A faithful, word-for-word copy of the data below is required, without pictures.

_ _ _ _

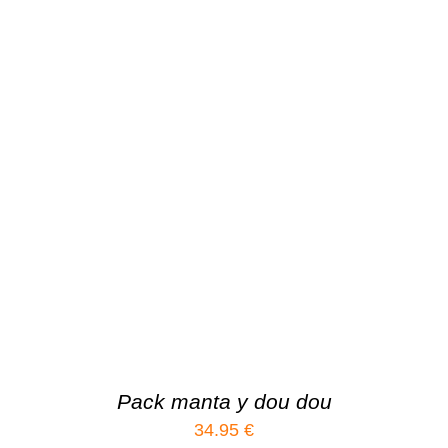
Pack manta y dou dou
34.95
€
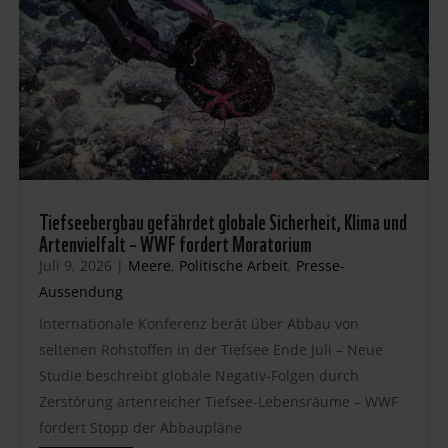
Tiefseebergbau gefährdet globale Sicherheit, Klima und
Artenvielfalt – WWF fordert Moratorium
Juli 9, 2026
|
Meere
,
Politische Arbeit
,
Presse-
Aussendung
Internationale Konferenz berät über Abbau von
seltenen Rohstoffen in der Tiefsee Ende Juli – Neue
Studie beschreibt globale Negativ-Folgen durch
Zerstörung artenreicher Tiefsee-Lebensräume – WWF
fordert Stopp der Abbaupläne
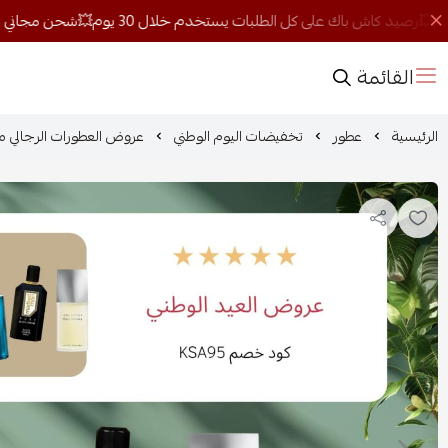
القائمة
الرئيسية
عطور
تخفيضات اليوم الوطني
عروض العطورات الرجالي م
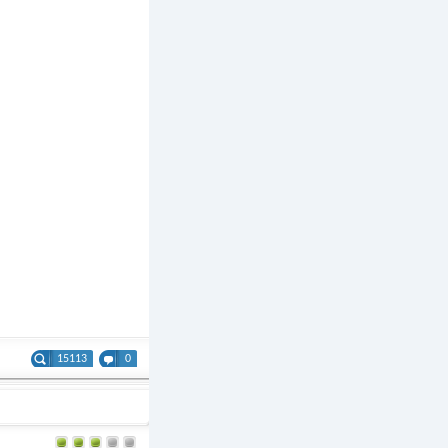
15113
0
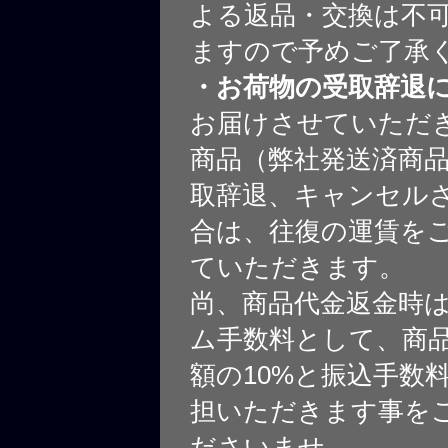
よる返品・交換は不
ますので予めご了承
・お荷物の受取辞退
お届けさせていただ
商品（弊社発送済商
取辞退、キャンセル
合は、往復の運賃を
ていただきます。
尚、商品代金返金時
ム手数料として、商
額の10%と振込手数
担いただきます事を
ださいませ。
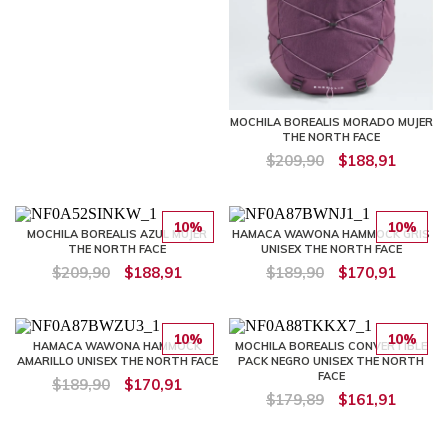
MOCHILA BOREALIS MORADO MUJER
THE NORTH FACE
$209,90
$188,91
10%
10%
MOCHILA BOREALIS AZUL MUJER
HAMACA WAWONA HAMMOCK GRIS
THE NORTH FACE
UNISEX THE NORTH FACE
$209,90
$188,91
$189,90
$170,91
10%
10%
HAMACA WAWONA HAMMOCK
MOCHILA BOREALIS CONVERTIBLE
AMARILLO UNISEX THE NORTH FACE
PACK NEGRO UNISEX THE NORTH
FACE
$189,90
$170,91
$179,89
$161,91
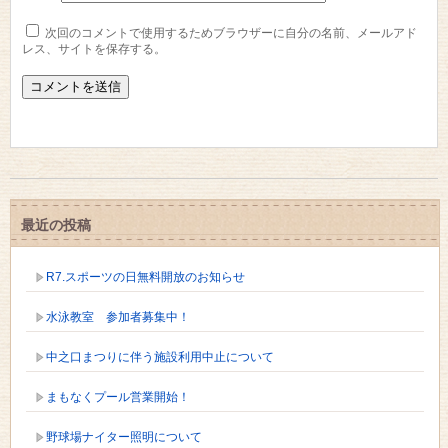
次回のコメントで使用するためブラウザーに自分の名前、メールアド
レス、サイトを保存する。
最近の投稿
R7.スポーツの日無料開放のお知らせ
水泳教室 参加者募集中！
中之口まつりに伴う施設利用中止について
まもなくプール営業開始！
野球場ナイター照明について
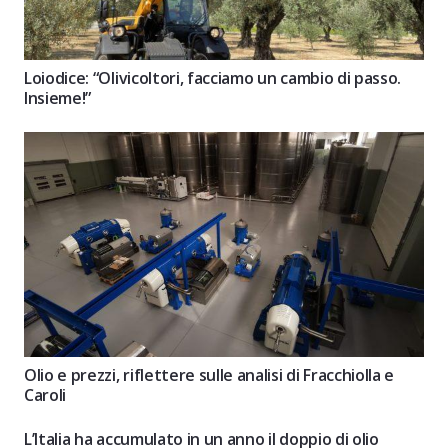
Loiodice: “Olivicoltori, facciamo un cambio di passo.
Insieme!”
Olio e prezzi, riflettere sulle analisi di Fracchiolla e
Caroli
L’Italia ha accumulato in un anno il doppio di olio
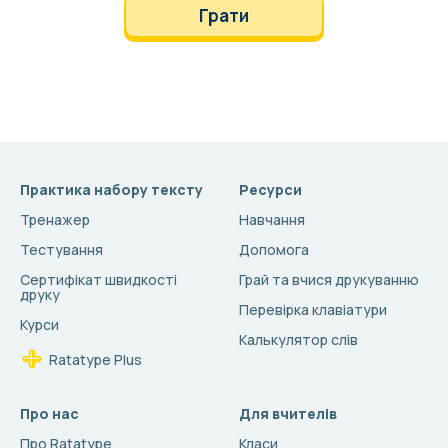
Грати
Практика набору тексту
Ресурси
Тренажер
Навчання
Тестування
Допомога
Сертифікат швидкості
Грай та вчися друкуванню
друку
Перевірка клавіатури
Курси
Калькулятор слів
Ratatype Plus
Про нас
Для вчителів
Про Ratatype
Класи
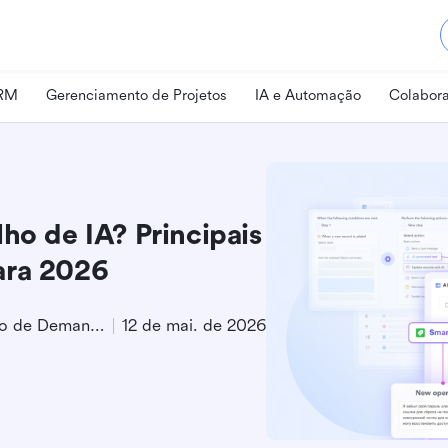
CRM
Gerenciamento de Projetos
IA e Automação
Colabora
ho de IA? Principais
ara 2026
Especialista em Geração de Demanda de Produto
12 de mai. de 2026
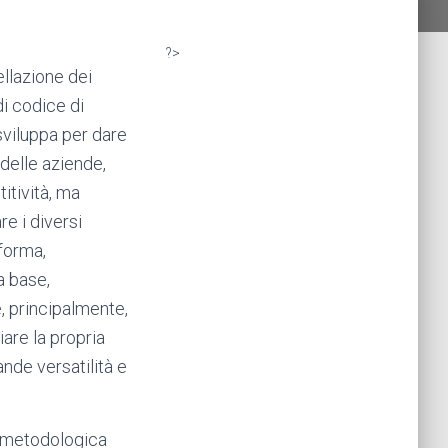
?>
llazione dei
i codice di
viluppa per dare
delle aziende,
itività, ma
re i diversi
forma,
a base,
, principalmente,
are la propria
ande versatilità e
 metodologica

_ _ _ _

▶ [REPLY]:
Pack manta y dou dou
34.95
€
Tiefseebergbau gefährdet globale Sicherheit, Klima und
Artenvielfalt – WWF fordert Moratorium
Juli 9, 2026
|
Meere
,
Politische Arbeit
,
Presse-
Aussendung
Internationale Konferenz berät über Abbau von
seltenen Rohstoffen in der Tiefsee Ende Juli – Neue
Studie beschreibt globale Negativ-Folgen durch
Zerstörung artenreicher Tiefsee-Lebensräume – WWF
fordert Stopp der Abbaupläne
القائمة
الرئيسية
عطور
تخفيضات اليوم الوطني
عروض العطورات الرجالي م
15113
0
よる返品・交換は不
ますので予めご了承
・お荷物の受取辞退
お届けさせていただ
商品（弊社発送済商
取辞退、キャンセル
合は、往復の運賃を
ていただきます。
尚、商品代金返金時
ム手数料として、商
額の10%と振込手数
担いただきます事を
ださいませ。
MOCHILA BOREALIS MORADO MUJER
THE NORTH FACE
$209,90
$188,91
10%
10%
MOCHILA BOREALIS AZUL MUJER
HAMACA WAWONA HAMMOCK GRIS
THE NORTH FACE
UNISEX THE NORTH FACE
$209,90
$188,91
$189,90
$170,91
10%
10%
HAMACA WAWONA HAMMOCK
MOCHILA BOREALIS CONVERTIBLE
AMARILLO UNISEX THE NORTH FACE
PACK NEGRO UNISEX THE NORTH
FACE
$189,90
$170,91
$179,89
$161,91
次回のコメントで使用するためブラウザーに自分の名前、メールアド
レス、サイトを保存する。
最近の投稿
R7.スポーツの日無料開放のお知らせ
水泳教室 参加者募集中！
中之口まつりに伴う施設利用中止について
まもなくプール営業開始！
野球場ナイター照明について
Loiodice: “Olivicoltori, facciamo un cambio di passo.
Insieme!”
Olio e prezzi, riflettere sulle analisi di Fracchiolla e
Caroli
L’Italia ha accumulato in un anno il doppio di olio
Грати
Практика набору тексту
Ресурси
Тренажер
Навчання
Тестування
Допомога
Сертифікат швидкості
Грай та вчися друкуванню
друку
Перевірка клавіатури
Курси
Калькулятор слів
Ratatype Plus
Про нас
Для вчителів
Про Ratatype
Класи
CRM
Gerenciamento de Projetos
IA e Automação
Colabora
ho de IA? Principais
ara 2026
Especialista em Geração de Demanda de Produto
12 de mai. de 2026
?>
llazione dei
i codice di
viluppa per dare
delle aziende,
itività, ma
re i diversi
forma,
a base,
, principalmente,
are la propria
ande versatilità e
 metodologica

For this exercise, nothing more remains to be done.